### ACTIVITY
Look for "comments" in each line of the entries, and return the matching lines.

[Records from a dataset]
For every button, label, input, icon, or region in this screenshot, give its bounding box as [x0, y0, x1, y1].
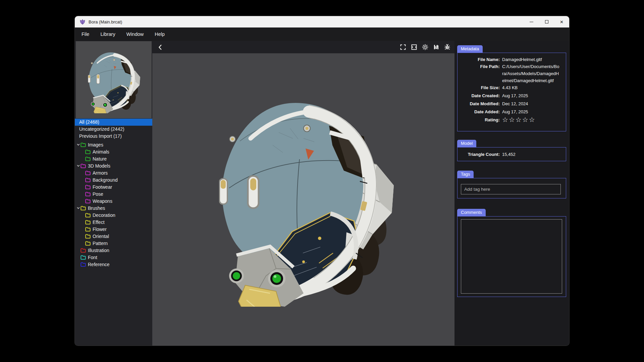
folder-icon — [85, 157, 91, 161]
folder-icon — [85, 192, 91, 196]
rating-stars[interactable]: ☆☆☆☆☆ — [502, 116, 536, 123]
sidebar-folder-font[interactable]: Font — [75, 254, 152, 261]
frame-select-button[interactable] — [411, 44, 418, 51]
sidebar-folder-decoration[interactable]: Decoration — [75, 212, 152, 219]
tags-box — [457, 178, 566, 198]
sidebar-folder-illustration[interactable]: Illustration — [75, 247, 152, 254]
comments-box — [457, 216, 566, 297]
asset-thumbnail[interactable] — [76, 41, 152, 118]
sidebar-folder-footwear[interactable]: Footwear — [75, 183, 152, 190]
sidebar-folder-flower[interactable]: Flower — [75, 226, 152, 233]
folder-icon — [85, 227, 91, 232]
tab-comments[interactable]: Comments — [457, 209, 486, 216]
sidebar-folder-reference[interactable]: Reference — [75, 261, 152, 268]
helmet-thumbnail-image — [88, 52, 141, 113]
sidebar-folder-background[interactable]: Background — [75, 176, 152, 183]
model-viewport — [152, 41, 454, 346]
folder-icon — [85, 178, 91, 182]
folder-icon — [85, 220, 91, 225]
collection-previous[interactable]: Previous Import (17) — [75, 133, 152, 140]
folder-icon — [80, 164, 86, 168]
triangle-count-label: Triangle Count: — [458, 151, 502, 158]
window-title: Bora (Main.brcat) — [89, 19, 122, 24]
back-button[interactable] — [157, 44, 164, 51]
chevron-left-icon — [157, 44, 164, 51]
sidebar-folder-pattern[interactable]: Pattern — [75, 240, 152, 247]
fullscreen-button[interactable] — [399, 44, 407, 51]
model-box: Triangle Count: 15,452 — [457, 147, 566, 161]
close-icon: × — [560, 19, 564, 25]
folder-icon — [80, 206, 86, 210]
metadata-row-date-modified: Date Modified:Dec 12, 2024 — [458, 100, 566, 107]
library-tree: All (2468)Uncategorized (2442)Previous I… — [75, 119, 152, 268]
viewport-toolbar — [152, 41, 454, 53]
folder-icon — [85, 234, 91, 239]
menu-bar: FileLibraryWindowHelp — [75, 27, 569, 41]
rating-label: Rating: — [458, 116, 502, 123]
frame-select-icon — [411, 44, 418, 51]
folder-icon — [80, 248, 86, 253]
menu-item-library[interactable]: Library — [100, 32, 115, 37]
metadata-row-date-added: Date Added:Aug 17, 2025 — [458, 108, 566, 115]
menu-item-file[interactable]: File — [82, 32, 89, 37]
metadata-row-file-name: File Name:DamagedHelmet.gltf — [458, 56, 566, 63]
inspector-panel: Metadata File Name:DamagedHelmet.gltfFil… — [454, 41, 569, 346]
folder-icon — [80, 262, 86, 267]
close-button[interactable]: × — [554, 16, 569, 27]
comments-textarea[interactable] — [461, 219, 562, 294]
folder-icon — [85, 241, 91, 246]
minimize-icon — [530, 22, 533, 22]
sidebar-folder-3d-models[interactable]: 3D Models — [75, 162, 152, 169]
menu-item-window[interactable]: Window — [126, 32, 144, 37]
chevron-down-icon[interactable] — [76, 206, 80, 210]
tab-tags[interactable]: Tags — [457, 171, 474, 178]
tab-metadata[interactable]: Metadata — [457, 45, 483, 53]
sidebar-folder-brushes[interactable]: Brushes — [75, 204, 152, 212]
collection-all[interactable]: All (2468) — [75, 119, 152, 126]
sidebar-folder-images[interactable]: Images — [75, 141, 152, 148]
save-icon — [433, 44, 440, 51]
folder-icon — [85, 213, 91, 218]
metadata-row-date-created: Date Created:Aug 17, 2025 — [458, 92, 566, 99]
chevron-down-icon[interactable] — [76, 143, 80, 146]
tag-input[interactable] — [461, 184, 561, 194]
sidebar-folder-armors[interactable]: Armors — [75, 169, 152, 176]
folder-icon — [85, 149, 91, 154]
sidebar-folder-effect[interactable]: Effect — [75, 219, 152, 226]
sidebar: All (2468)Uncategorized (2442)Previous I… — [75, 41, 152, 346]
sidebar-folder-nature[interactable]: Nature — [75, 155, 152, 162]
chevron-down-icon[interactable] — [76, 164, 80, 168]
settings-button[interactable] — [422, 44, 429, 51]
sidebar-folder-animals[interactable]: Animals — [75, 148, 152, 155]
bug-icon — [444, 44, 451, 51]
triangle-count-value: 15,452 — [502, 151, 566, 158]
folder-icon — [85, 199, 91, 203]
fullscreen-icon — [399, 44, 407, 51]
sidebar-folder-weapons[interactable]: Weapons — [75, 197, 152, 204]
maximize-button[interactable] — [539, 16, 554, 27]
maximize-icon — [545, 20, 548, 23]
metadata-box: File Name:DamagedHelmet.gltfFile Path:C:… — [457, 53, 566, 131]
debug-button[interactable] — [444, 44, 451, 51]
title-bar[interactable]: Bora (Main.brcat) × — [75, 16, 569, 27]
sidebar-folder-pose[interactable]: Pose — [75, 190, 152, 197]
viewport-canvas[interactable] — [152, 53, 454, 346]
menu-item-help[interactable]: Help — [155, 32, 165, 37]
save-button[interactable] — [433, 44, 440, 51]
folder-icon — [85, 185, 91, 189]
minimize-button[interactable] — [524, 16, 539, 27]
metadata-row-file-size: File Size:4.43 KB — [458, 84, 566, 91]
gear-icon — [422, 44, 429, 51]
folder-icon — [85, 171, 91, 175]
app-logo-shell-icon — [79, 18, 86, 25]
sidebar-folder-oriental[interactable]: Oriental — [75, 233, 152, 240]
tab-model[interactable]: Model — [457, 140, 476, 147]
app-window: Bora (Main.brcat) × FileLibraryWindowHel… — [75, 16, 569, 346]
collection-uncategorized[interactable]: Uncategorized (2442) — [75, 126, 152, 133]
folder-icon — [80, 142, 86, 147]
helmet-3d-model[interactable] — [219, 102, 396, 307]
folder-icon — [80, 255, 86, 260]
metadata-row-file-path: File Path:C:/Users/User/Documents/Bora/A… — [458, 63, 566, 84]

### REPLY TO THE EXERCISE
comments-box — [457, 216, 566, 297]
tab-comments[interactable]: Comments — [457, 209, 486, 216]
comments-textarea[interactable] — [461, 219, 562, 294]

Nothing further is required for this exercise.